When I finally arrived at the walk-in center, I was lucky that the doctor on call was the same doctor who had treated me for the flu in January. He could also tell that my symptoms were slightly different and tested me for COVID-19. Before he administered the test, he apologized for how uncomfortable it was going to be. Then he cradled the back of my head and pushed a swab up my right nostril that I felt stop near the tip of my right eyebrow. With another apology he pulled it out with a drop of blood on the tip.
Before sending me home, the doctor let me know that if the test results were positive, I would receive a call in four to seven days. But, if they were negative, I wouldn’t hear anything at all.
So I went home and I waited.
Before the call came, I already knew the results. I wasn’t getting better. My fever held between a 99 and 103 for a total of five days. My cough has begun to settle in to the point where my laugh has turned to a wheezy bark. And so far, there has been one night that the body pains screamed through my bones keeping me awake.
I consider myself to have a pretty high pain tolerance. I’ve had stitches, staples, wisdom teeth removed without being put under, a knee surgery to put my right knee cap back into place and still run about 35-40 miles a week with no cartilage left in that knee.
This is different.
However, I’m otherwise very strong and healthy, which combined with my age puts me in a very low risk category. This also means that unless I need Emergency Room care I’m to nurse my symptoms at home and wait for the virus to run its course.

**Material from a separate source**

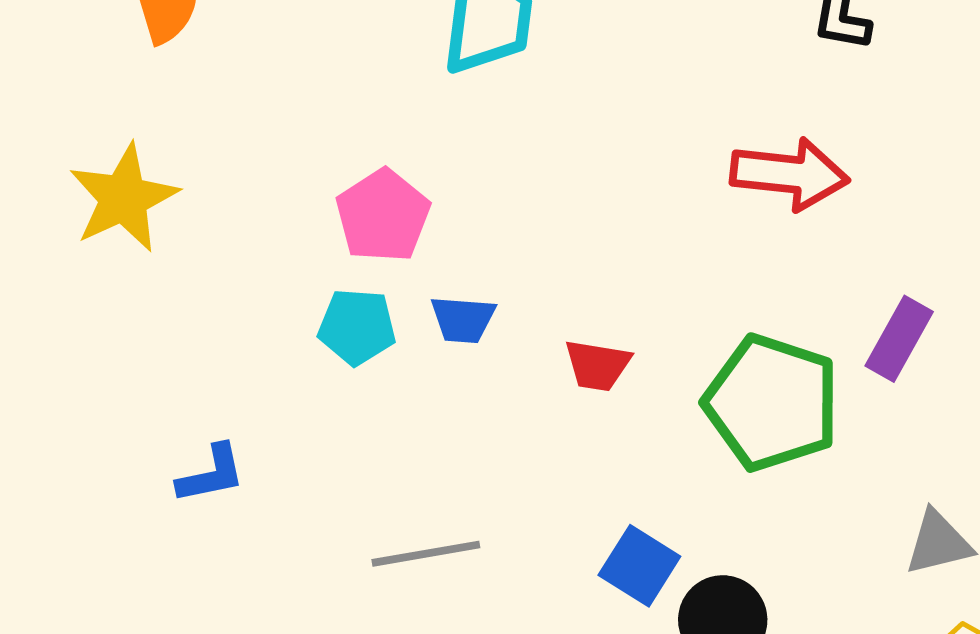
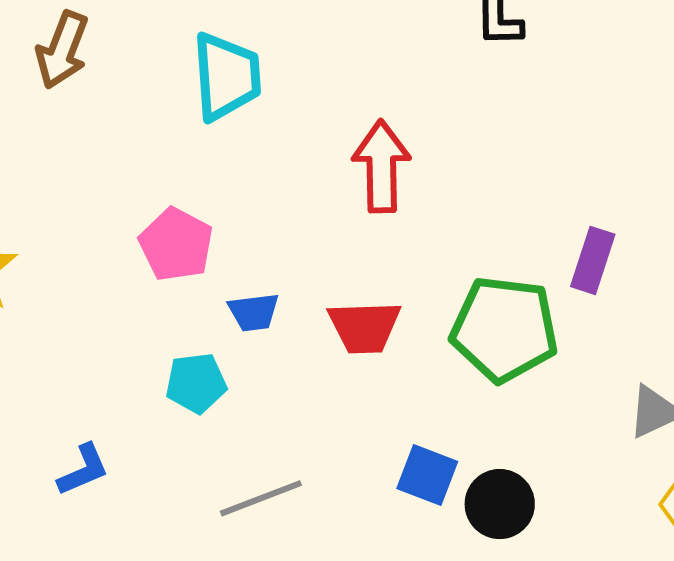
red arrow: (790, 174) -> (381, 166), moved, turned -86
cyan pentagon: (357, 327) -> (196, 383), moved
red trapezoid: (597, 365) -> (364, 327), size x1.4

Once I’m able to go 72 hours without a fever or respiratory symptoms, I’m allowed to leave my apartment. But there’s no telling when that will be. I’ve been told the second week is the most severe for cough and body pains. As I turn that corner, all I can do is try to remain calm and trust that the body I’ve spent countless hours in the gym to make strong won’t fail me.

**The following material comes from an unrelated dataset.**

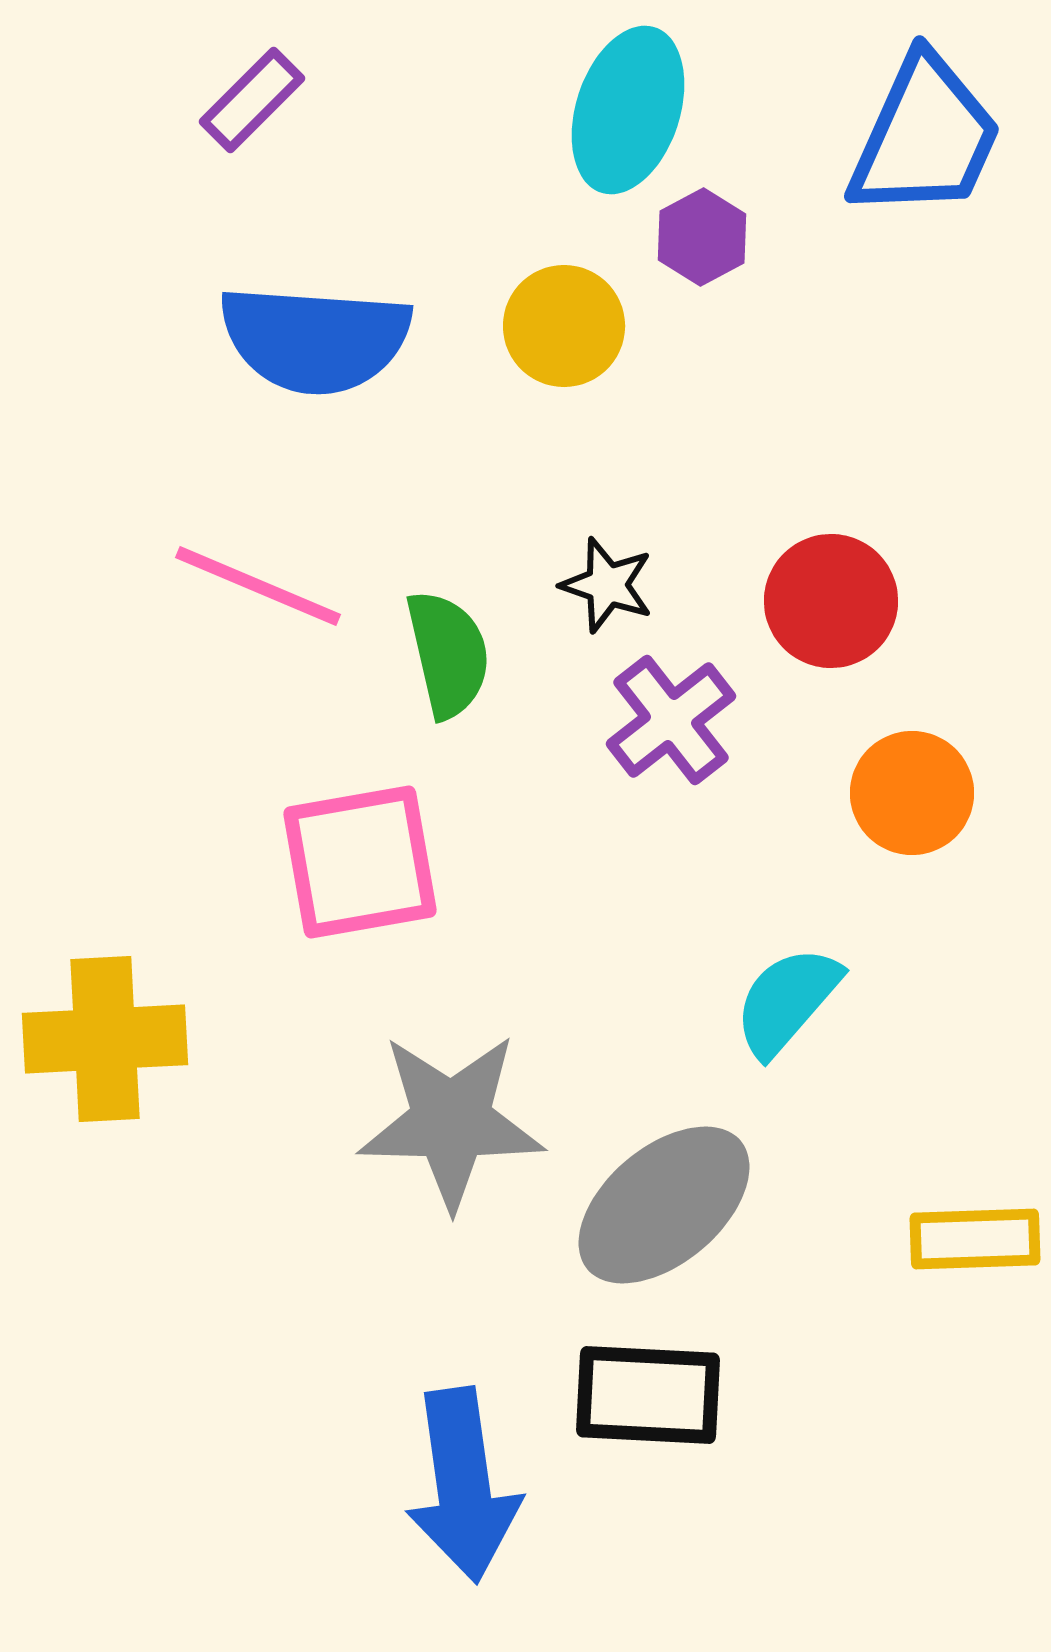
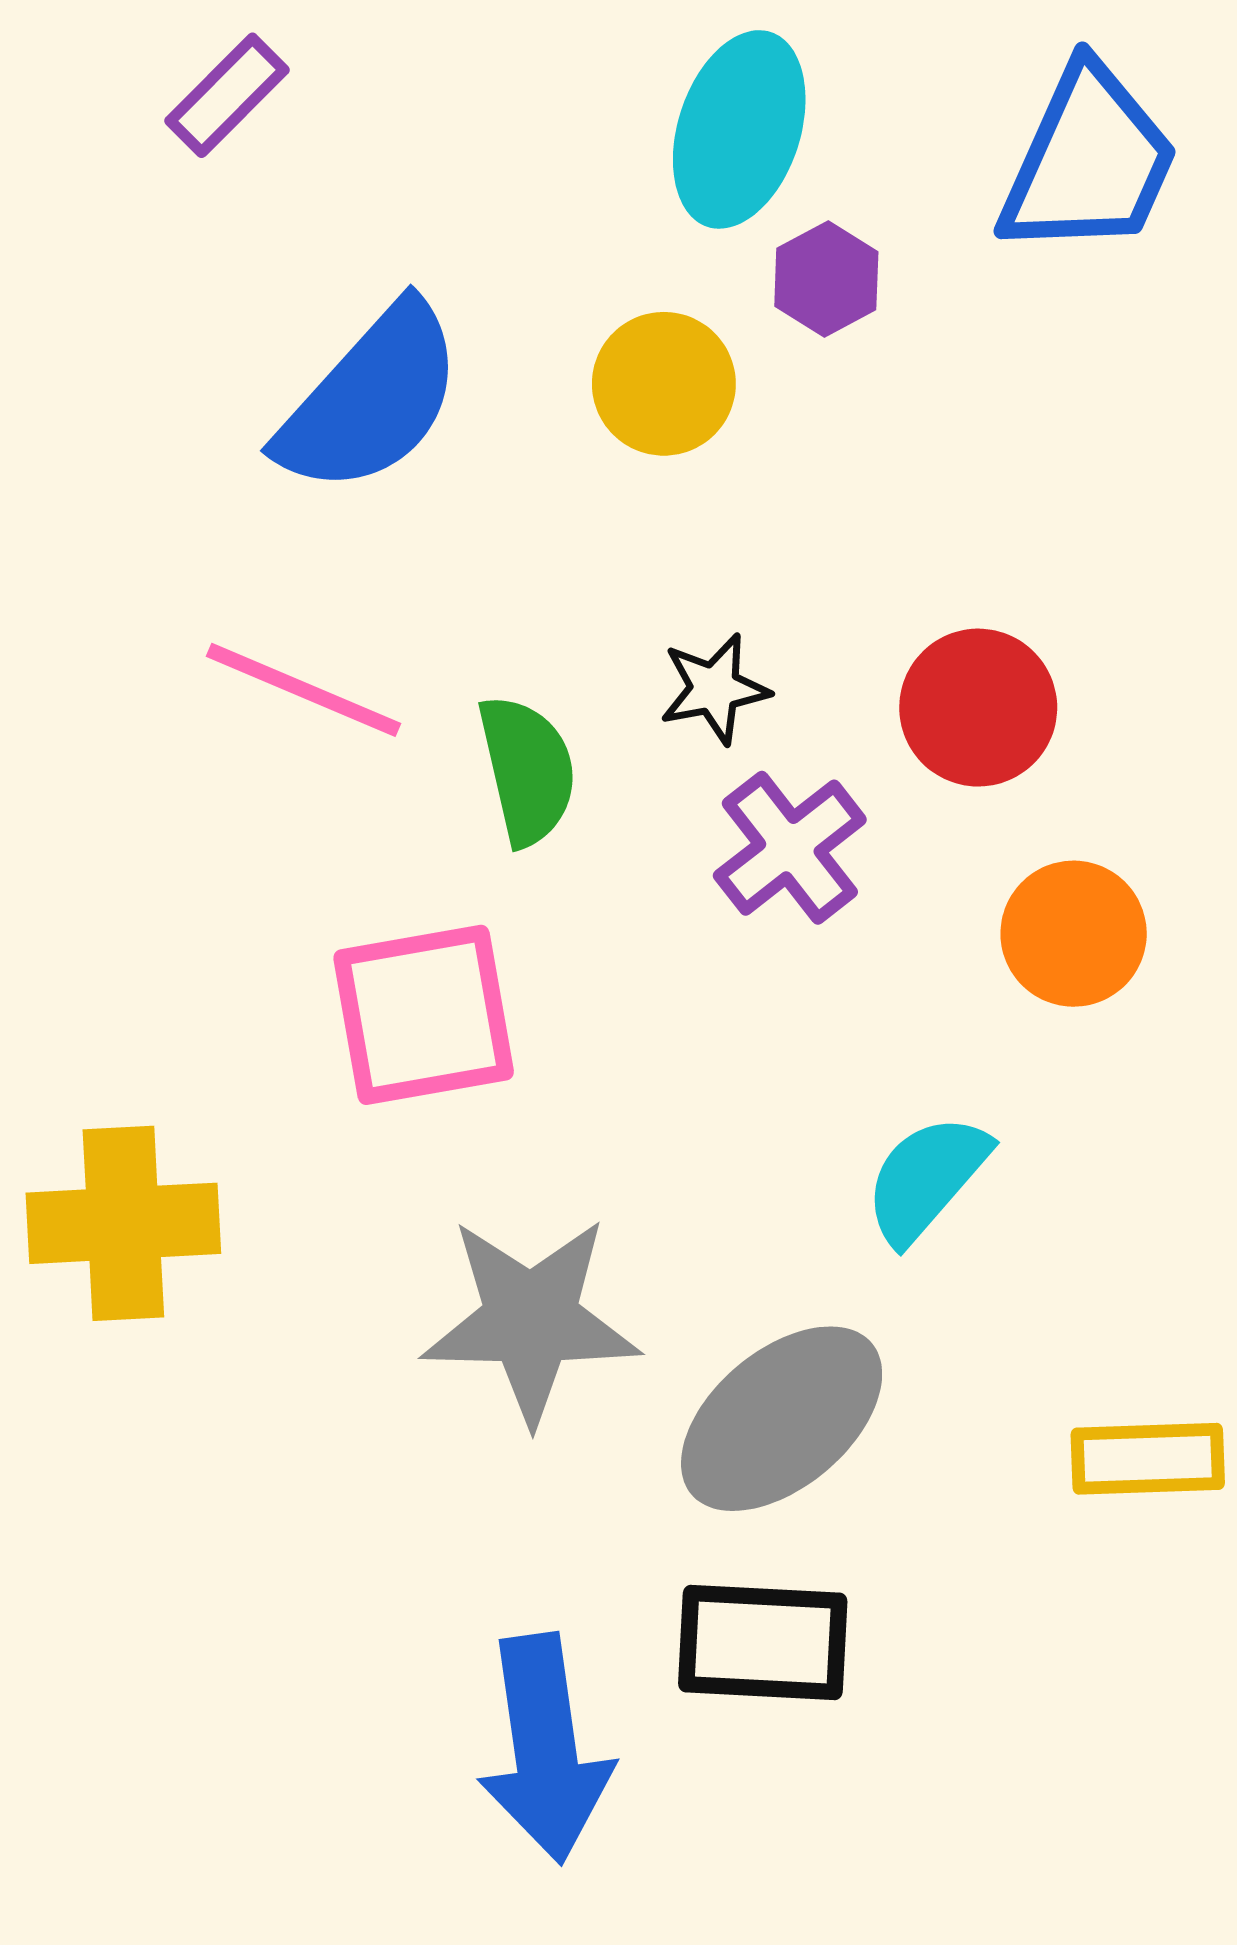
purple rectangle: (252, 100) -> (227, 95), moved
blue semicircle: (315, 339) -> (371, 399), turned -52
black star: (607, 585) -> (714, 689), turned -30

What’s more anxiety-invoking than the virus itself, is the cloud of uncertainty it carries. For me, this is not knowing when I can walk out my front door again. For too many of my friends who are now left out of work, it’s not knowing when they will see another paycheck.
I think of this and my cabin fever feels selfish and trite.
I may be sick, but I am one of the most fortunate in all of this madness. I’m young and healthy enough to fight the virus, I have good health insurance and an employer who is supportive of both my physical and mental health, as well as family and countless friends checking in on my well-being.
Too many people don’t have any of these things.
As a society, we are going to be feeling the impacts of Coronavirus for a long time. Unemployment is going to skyrocket and the economy is going to suffer, perhaps in ways not felt since the Great Depression. This is the time to give if you’re able. If your local businesses are temporarily closing their doors, buy gift certificates to help support them during this down time. To support national organizations visit CharityNavigator.org.
As a city and broader society we always bounce back, but not without the help of our neighbors.